“Let him stay, captain,” said Mr Kingsland, who had overheard the dialogue, and who, moreover, was acquainted with that functionary. “He’ll know how to take care of himself.”

“Oh, all right; he’ll have to, then. Here, mister, stand there forrard the companion, and lay hold of that ringbolt. Hang on to it, mind—hang on to it by your teeth and your eyelashes for all you know, or you’ll find yourself overboard in less than a duck’s whisper. We are going to get it lively in a minute.”

So saying, he jumped on to the bridge to take the wheel from his subordinate, while Gerard, resolving to follow that advice which related to “hanging on,” looked around upon the situation.

Up went the boat’s head suddenly with a smooth slide, up a great hill of water, from whose summit it seemed she must leap right on to that of the lofty wooded bluff rising on her port bow. Then a mighty plunge; the foam flew in a deafening hiss from her bows, breaking on and pouring knee-deep along her decks. There was a sharp warning cry. In her wake, rearing up higher and higher as it sped on, came a huge green wall—rearing up till it seemed to shut out the very heavens. Watching it with an awestruck fascination, Gerard marked its crest curl, then, with a terrible and appalling crash, it burst full upon their decks.

For a moment he could not have told whether he was overboard, or not. The shock, the continuous pouring rush of the mighty wave—by no means over in a moment—was so stunning, so bewildering in its effect, that his senses were utterly confused. But for his firm hold of the iron ring, he would have been swept away like a feather. Hold on to it, however, he did, and with good reason. The first shock was but an earnest of what was to follow. Crash after crash, the game little craft burying herself completely beneath the mighty seas, to rise again like a duck, only to be sent staggering under once more, as a fresh roller broke in bellowing fury upon her. The rattle of her steering chains, the harsh and laboured clank of her engines, the sharp whirr of her propeller spinning clear of the water, the stifled shrieks of terrified female passengers hermetically sealed up in the cabin below—these alone were the sounds heard through the deafening roar of the surf, the swirling din of cataracts pouring along her heaving decks. A quarter of an hour of this raging, seething cauldron of waters, of buffeting, staggering, plunging, rolling half under, and there was a sudden calm. The terrible bar was passed; and none the worse for her rough usage, the staunch little craft sped blithely over the still waters of the land-locked harbour.
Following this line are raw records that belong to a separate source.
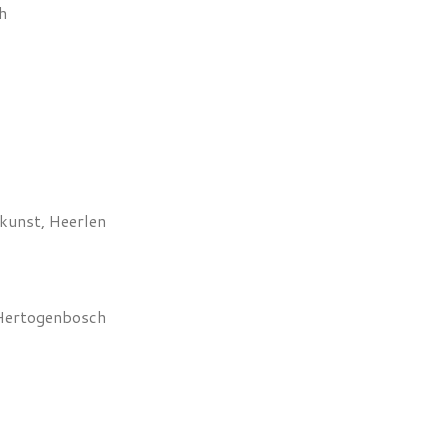
h
unst, Heerlen
s-Hertogenbosch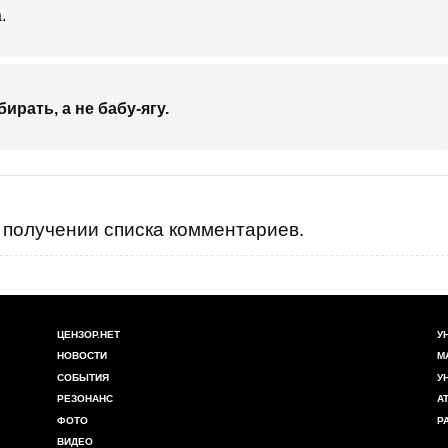
.
ирать, а не бабу-ягу.
получении списка комментариев.
ЦЕНЗОР.НЕТ
У
НОВОСТИ
М
СОБЫТИЯ
У
РЕЗОНАНС
А
ФОТО
Р
ВИДЕО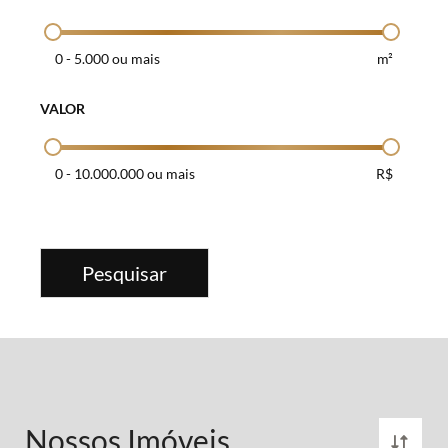
0
-
5.000 ou mais
m²
VALOR
0
-
10.000.000 ou mais
R$
Pesquisar
Nossos Imóveis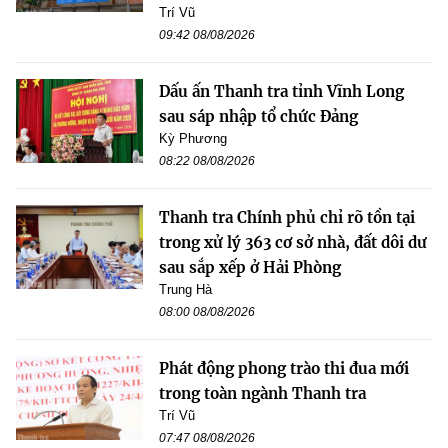
Trí Vũ
09:42 08/08/2026
Dấu ấn Thanh tra tỉnh Vĩnh Long
sau sáp nhập tổ chức Đảng
Kỳ Phương
08:22 08/08/2026
Thanh tra Chính phủ chỉ rõ tồn tại
trong xử lý 363 cơ sở nhà, đất dôi dư
sau sắp xếp ở Hải Phòng
Trung Hà
08:00 08/08/2026
Phát động phong trào thi đua mới
trong toàn ngành Thanh tra
Trí Vũ
07:47 08/08/2026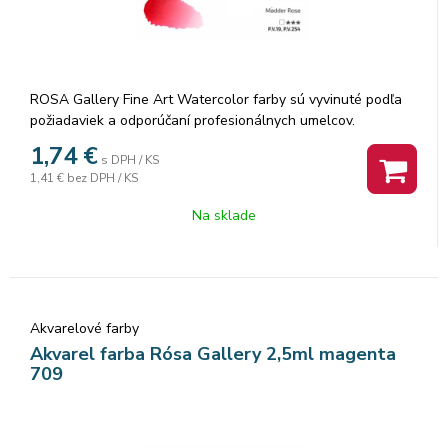
ROSA Gallery Fine Art Watercolor farby sú vyvinuté podľa
požiadaviek a odporúčaní profesionálnych umelcov.
Akvarelové farby sú vyrábané z organickej arabskej gumy a
1,74
€
s DPH / KS
vysoko kvalitných organických a anorganických jemne
1,41 €
bez DPH / KS
mletých pigmentov, ktorá zaisťuje dokonalú priľnavosť a
dokonca farebný tok, vzácne odtiene a všestrannosť každej
Na sklade
farby. Rosa akvarelové farby nám poskytujú nespočetné
množstvo čistých odtieňov pri ich miešaní.
Akvarelové farby
Akvarel farba Rósa Gallery 2,5ml magenta
709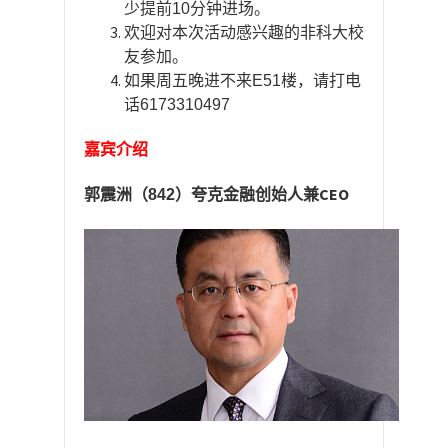
少提前
10
分钟进场。
欢迎对本次活动感兴趣的非科大校
友参加。
如果周五晚进不来
E51
楼，请打电
话
6173310497
嘉宾介绍
CEO
郭震洲（
842
）夸克金融创始人兼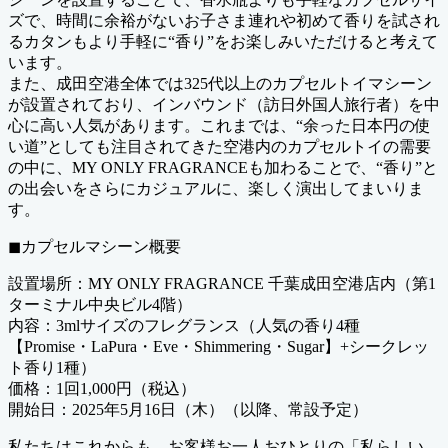
ズで、時間に余裕がないお子さま連れや初めて香りを試され
るカタンもより手軽に“香り”をお楽しみいただけると考えて
います。
また、成田空港全体では325代以上のカプセルトイマシーン
が設置されており、インバウンド（訪日外国人旅行者）を中
心に高い人気があります。これまでは、“余った日本円の使
い道”としても注目されてきた空港内のカプセルトイの需要
の中に、MY ONLY FRAGRANCEも加わることで、“香り”と
の出会いをさらにカジュアルに、楽しく演出してまいりま
す。
◼︎カプセルマシーン概要
設置場所：MY ONLY FRAGRANCE 千葉成田空港店内（第1
ターミナル中央ビル4階）
内容：3mlサイズのフレグランス（人気の香り4種
【Promise・LaPura・Eve・Shimmering・Sugar】+シークレッ
ト香り1種）
価格：1回1,000円（税込）
開始日：2025年5月16日（木）（以降、常設予定）
私たちはこれからも、お客様お一人おひとりの「私らしい、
Then, released from their imprisonment, the passengers came swarming on deck, and a woeful sight they presented. Pallid, shaky, grime-besmeared and otherwise the worse for wear, not a man but looked as though he had been turned prematurely out of a hospital, while many of the females were in a fainting and hysterical condition. And small wonder. Here were these unfortunate people sealed up in a square box, whose sole furniture consisted of a wooden bench let into each side, and thus, with nothing in the world to hold on to, literally shaken up as though in a cask rolling downhill, every frantic plunge of the vessel sending them tumbling over and over each other on the floor; many, too, in the wildest throes of sea-sickness; add to this the darkness, the horrible stifling atmosphere, the hoarse thunder of the great seas shivering the fabric, and the shrieks of the panic-stricken women, and it will be seen that the ’tweendecks of a tug-boat crossing the Durban bar might almost put Pandemonium itself to the blush.

“Well, Ridgeley, how did you come through it?” said Maitland, emerging very white and shaky. “I believe I’d sooner end my days in this country than go through that awful cabin experience again.”

“You’d have been better above,” said Gerard. “Although I haven’t got a dry stitch on me, and am going to land in our new country wet to the very bones!”

But the semi-tropical sun was strong and bright, and the sea-water warm. No harm would come of ten such wettings. Then the tug was moored to the quay. There was a rush of coolie porters on board, and our two friends, surrounded by all their worldly goods, planted a first footstep on the land which was to be the scene of their start in life.